### Task prompt
Transcribe, starting at the line with "EDITORIAL KALPOSTONLINE" and ending at the line with "Los esfuerzos de", every line of the material below exactly, but leave out the pictures and anything outside that span.
------
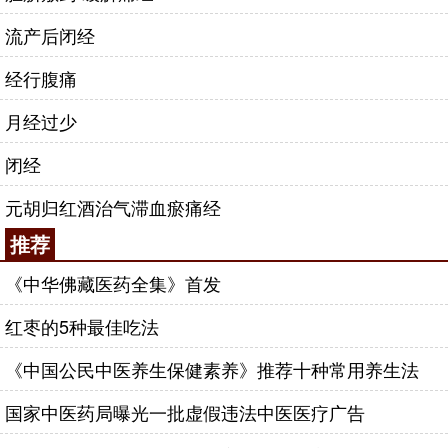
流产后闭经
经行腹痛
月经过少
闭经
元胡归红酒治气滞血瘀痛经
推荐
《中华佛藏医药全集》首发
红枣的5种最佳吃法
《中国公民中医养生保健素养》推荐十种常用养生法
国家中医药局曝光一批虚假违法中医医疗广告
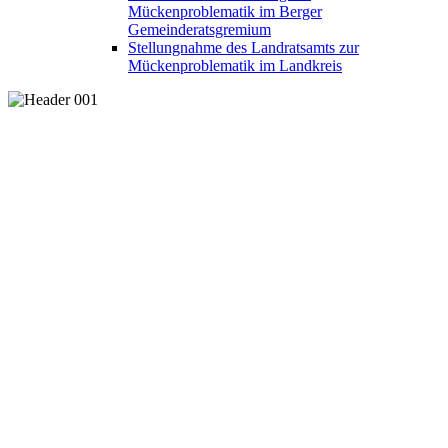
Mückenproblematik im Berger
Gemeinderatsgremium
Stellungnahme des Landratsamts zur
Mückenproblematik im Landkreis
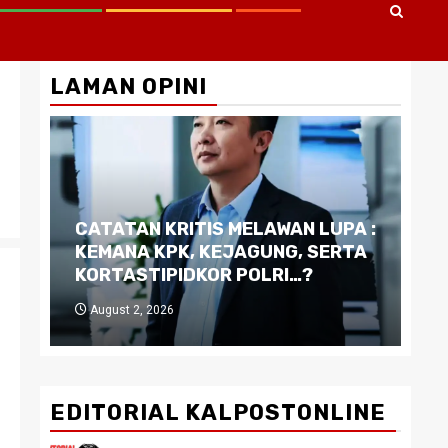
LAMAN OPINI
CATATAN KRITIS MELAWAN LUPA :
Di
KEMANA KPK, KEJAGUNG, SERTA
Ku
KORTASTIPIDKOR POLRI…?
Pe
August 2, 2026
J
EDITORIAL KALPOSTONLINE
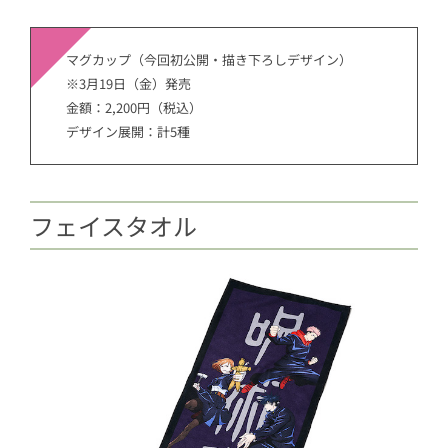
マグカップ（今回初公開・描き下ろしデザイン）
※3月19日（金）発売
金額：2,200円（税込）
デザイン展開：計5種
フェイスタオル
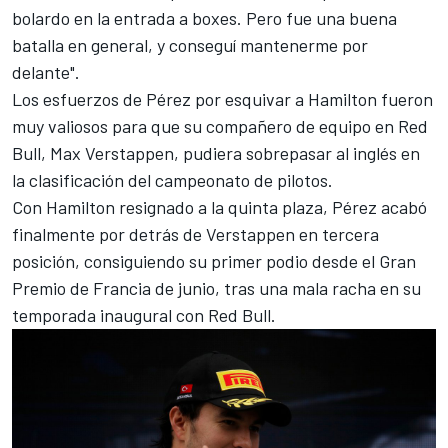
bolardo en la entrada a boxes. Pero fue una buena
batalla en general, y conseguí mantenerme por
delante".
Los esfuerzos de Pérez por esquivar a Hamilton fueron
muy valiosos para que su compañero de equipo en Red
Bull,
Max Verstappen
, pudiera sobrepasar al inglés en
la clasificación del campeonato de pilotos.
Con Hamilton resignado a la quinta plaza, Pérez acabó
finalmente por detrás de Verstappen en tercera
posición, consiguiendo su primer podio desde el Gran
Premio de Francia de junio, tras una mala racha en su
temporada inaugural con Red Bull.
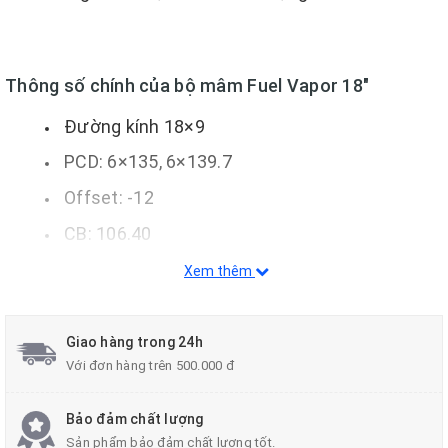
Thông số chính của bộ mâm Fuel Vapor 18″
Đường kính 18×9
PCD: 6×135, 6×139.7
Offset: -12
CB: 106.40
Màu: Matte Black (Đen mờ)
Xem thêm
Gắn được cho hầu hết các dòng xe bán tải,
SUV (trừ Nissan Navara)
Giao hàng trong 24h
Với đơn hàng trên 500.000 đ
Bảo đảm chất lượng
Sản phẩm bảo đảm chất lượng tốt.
------
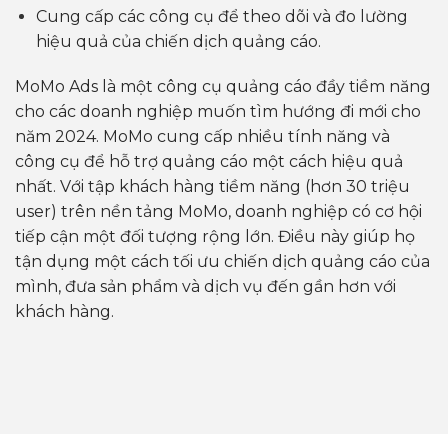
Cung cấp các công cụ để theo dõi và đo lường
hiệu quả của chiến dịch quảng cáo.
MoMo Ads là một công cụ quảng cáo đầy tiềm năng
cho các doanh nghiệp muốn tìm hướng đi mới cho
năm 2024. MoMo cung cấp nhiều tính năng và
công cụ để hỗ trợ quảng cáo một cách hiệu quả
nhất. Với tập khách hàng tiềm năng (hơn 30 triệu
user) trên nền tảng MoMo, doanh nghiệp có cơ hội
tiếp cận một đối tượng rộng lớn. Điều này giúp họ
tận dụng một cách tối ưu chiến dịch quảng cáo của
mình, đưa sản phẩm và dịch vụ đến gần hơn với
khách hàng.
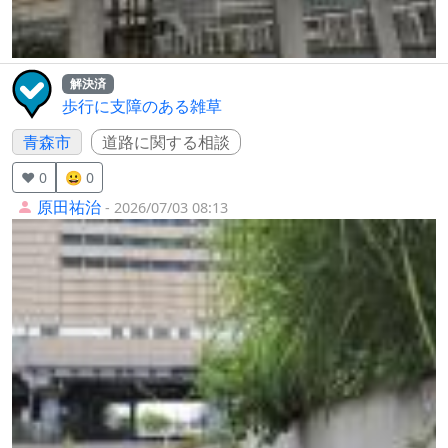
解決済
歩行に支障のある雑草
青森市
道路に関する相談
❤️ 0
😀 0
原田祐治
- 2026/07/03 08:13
------
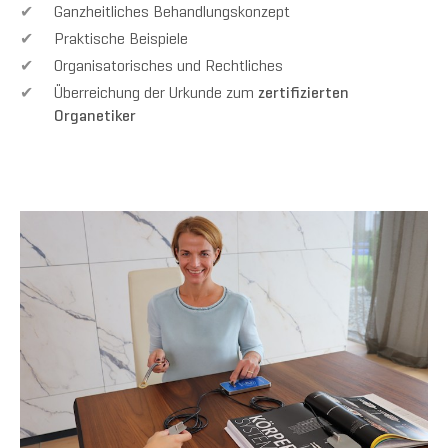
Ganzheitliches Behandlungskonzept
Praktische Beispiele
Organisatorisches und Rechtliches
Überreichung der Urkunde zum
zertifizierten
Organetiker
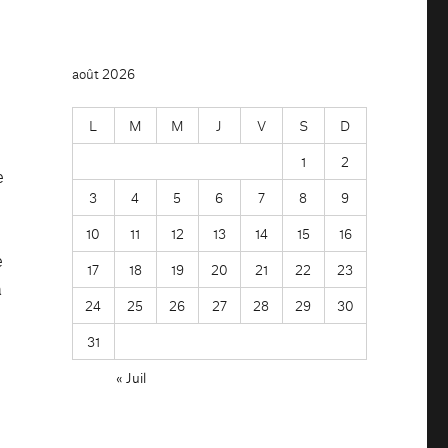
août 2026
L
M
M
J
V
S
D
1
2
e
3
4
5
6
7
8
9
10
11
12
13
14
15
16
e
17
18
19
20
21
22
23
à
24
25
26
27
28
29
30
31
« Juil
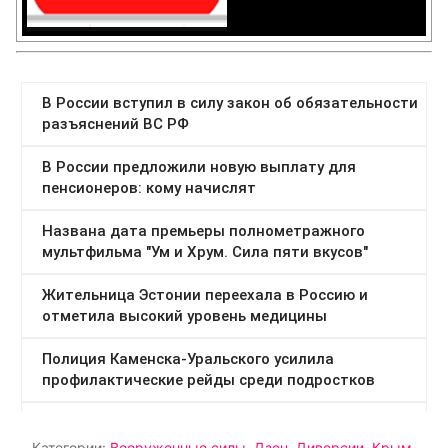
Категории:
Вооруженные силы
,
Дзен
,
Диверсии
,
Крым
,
------
### Answer
EDITORIAL KALPOSTONLINE
マグカップ（今回初公開・描き下ろしデザイン）
※3月19日（金）発売
金額：2,200円（税込）
デザイン展開：計5種
フェイスタオル
bolardo en la entrada a boxes. Pero fue una buena
batalla en general, y conseguí mantenerme por
delante".
Los esfuerzos de Pérez por esquivar a Hamilton fueron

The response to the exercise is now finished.